History may be against Hamilton retaining his title
formula 1
Lewis Hamilton may have to defy history to win this year’s Formula One world championship after Sebastian Vettel roared to pole position at the Chinese Grand Prix.
No driver in the sport has failed to clinch the title after winning the opening three rounds, and Vettel is poised to complete the first part of the bargain after edging out his Ferrari team-mate Kimi Raikkonen for the second week in succession.
For Hamilton, already 17 points behind Vettel, will this morning line up only fourth following a disappointing day in the gloom of Shanghai.
The defending champion dominated practice here on Friday, but was unable to get his tyres to light up in the cold conditions, and lines up behind team-mate Valtteri Bottas for the second week on the bounce.
The Briton said: “Right now I am not thinking about the Ferraris, but I am trying to understand why we don’t have the pace. How long it will last? I don’t know.
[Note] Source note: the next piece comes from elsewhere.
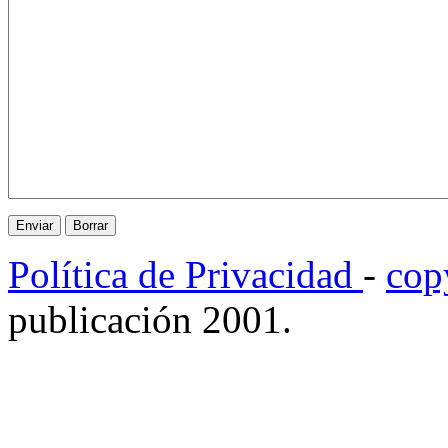
Política de Privacidad
-
cop
publicación 2001.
There’s nothing I can do.”
Raikkonen finished half a second ahead of both Bottas and Hamilton at a track where, you had to go back to 2011 for the last time a non-mercedes car occupied the front slot on the grid.
tennis
British No. 1 Kyle Edmund is through to his first ATP World Tour final, after beating Richard Gasquet in straight sets at the Grand Prix Hassan II.
The Yorkshireman won two matches yesterday in Marrakech to set up a meeting with Pablo Adujar, who saw off Joao Sousa 6-4 6-4 in the other semi, in today’s showpiece.
Edmund needed just 51 minutes to see off Tunisian wildcard Marek Jaziri 6-2 6-1 in a rain-delayed lasteight clash and then beat fourth seed Gasquet 6-3 6-4 in the semi-finals.